Não basta uma espécie ter as mesmas estruturas cerebrais que os humanos para sentir como nós. É o modo como as células e regiões do cérebro funcionam que provoca as emoções. Ainda falta verificar se essas células cerebrais agem da mesma forma na cabeça dos bichos. “Os estudos abriram uma nova janela de compreensão, mas nada é conclusivo até agora”, diz Panksepp, que estudou porquinhos-da-índia. “A polêmica se inicia justamente na interpretação da literatura científica.”
Para começar, ainda não há consenso sobre o que é emoção e o que é sentimento.
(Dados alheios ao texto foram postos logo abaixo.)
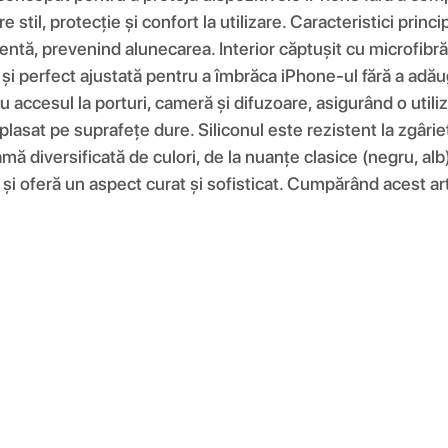
re stil, protecție și confort la utilizare. Caracteristici pri
entă, prevenind alunecarea. Interior căptușit cu microfibră 
e și perfect ajustată pentru a îmbrăca iPhone-ul fără a adău
 accesul la porturi, cameră și difuzoare, asigurând o utiliz
plasat pe suprafețe dure. Siliconul este rezistent la zgâri
amă diversificată de culori, de la nuanțe clasice (negru, alb
și oferă un aspect curat și sofisticat. Cumpărând acest artic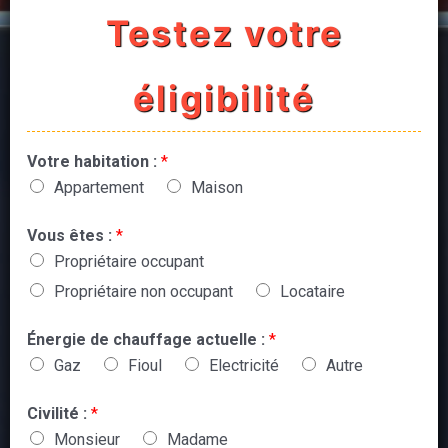
Testez votre
éligibilité
Votre habitation :
*
Appartement
Maison
Vous êtes :
*
Propriétaire occupant
Propriétaire non occupant
Locataire
Énergie de chauffage actuelle :
*
Gaz
Fioul
Electricité
Autre
Civilité :
*
Monsieur
Madame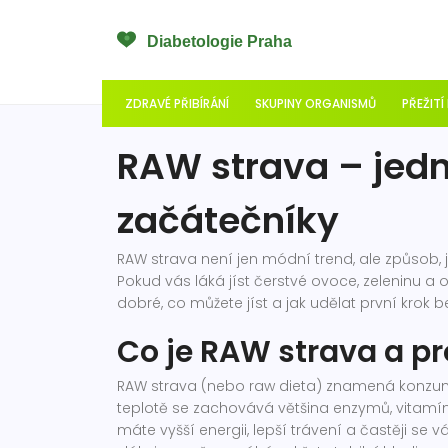
ZDRAVÉ PŘIBÍRÁNÍ
SKUPINY ORGANISMŮ
PŘEŽITÍ
RAW strava – jed
začátečníky
RAW strava není jen módní trend, ale způsob, j
Pokud vás láká jíst čerstvé ovoce, zeleninu a o
dobré, co můžete jíst a jak udělat první krok 
Co je RAW strava a pro
RAW strava (nebo raw dieta) znamená konzumac
teplotě se zachovává většina enzymů, vitamínů 
máte vyšší energii, lepší trávení a častěji se 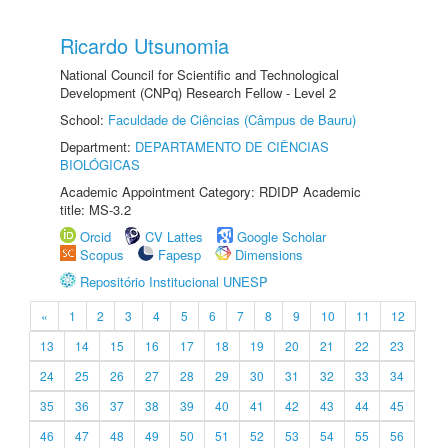
Ricardo Utsunomia
National Council for Scientific and Technological
Development (CNPq) Research Fellow - Level 2
School:
Faculdade de Ciências (Câmpus de Bauru)
Department:
DEPARTAMENTO DE CIÊNCIAS
BIOLÓGICAS
Academic Appointment Category: RDIDP Academic
title: MS-3.2
Orcid
CV Lattes
Google Scholar
Scopus
Fapesp
Dimensions
Repositório Institucional UNESP
«
1
2
3
4
5
6
7
8
9
10
11
12
13
14
15
16
17
18
19
20
21
22
23
24
25
26
27
28
29
30
31
32
33
34
35
36
37
38
39
40
41
42
43
44
45
46
47
48
49
50
51
52
53
54
55
56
O neurocientista António Damásio, da Universidade de Iowa, é autor da teoria de comportamento animal mais aceita entre os cientistas. Na visão dele, os animais se emocionam, mas não têm sentimentos. Os animais teriam emoções primárias como medo, raiva, repulsa, alegria e tristeza. Essas emoções são respostas físicas quase instintivas do corpo a determinados estímulos. O segundo nível de emoções seriam as sociais, como simpatia, constrangimento, vergonha, orgulho e inveja. Essas emoções ajudariam os bichos a conviver em grupo. “Gorilas ficam arrogantes para ganhar o respeito do grupo e cães dão sinais de constrangimento quando levam bronca de seus donos”, afirma. O nível mais alto da emoção, para Damásio, seriam os sentimentos, que surgiriam a partir da reflexão e da consciência. “Não só ficamos alegres como temos a consciência de que estamos alegres. Isso não ocorre em animais.”
O primeiro cientista a propor que os animais se emocionam foi o naturalista britânico Charles Darwin. Em A Expressão das Emoções no Homem e nos Animais (1872), ele relata as semelhanças entre atitudes humanas e de outros animais. No século passado, no entanto, consagrou-se a idéia de que os bichos têm padrões de comportamento instintivos rígidos e que, por isso, seriam desprovidos de emoção. O assunto só voltou ao debate recentemente com a apresentação de novos estudos científicos.
Pessoas que atribuem características humanas a outros animais, sem provas científicas, são chamadas de antropomorfistas. “As pessoas me acusam desse palavrão quando eu digo que um animal está triste no zoológico”, diz o biólogo Marc Bekoff, da Universidade do Colorado. “No fundo, elas querem me convencer que o animal está feliz ali. Elas próprias usam argumentos antropomórficos.” Independentemente da motivação, enxergar sentimentos nos animais está estimulando a investigação científica. “Para mim, acreditar que os animais se emocionam é apenas uma motivação para minhas pesquisas, como outras tantas que movem os cientistas”, diz o psicólogo Marc Hauser, da Universidade Harvard.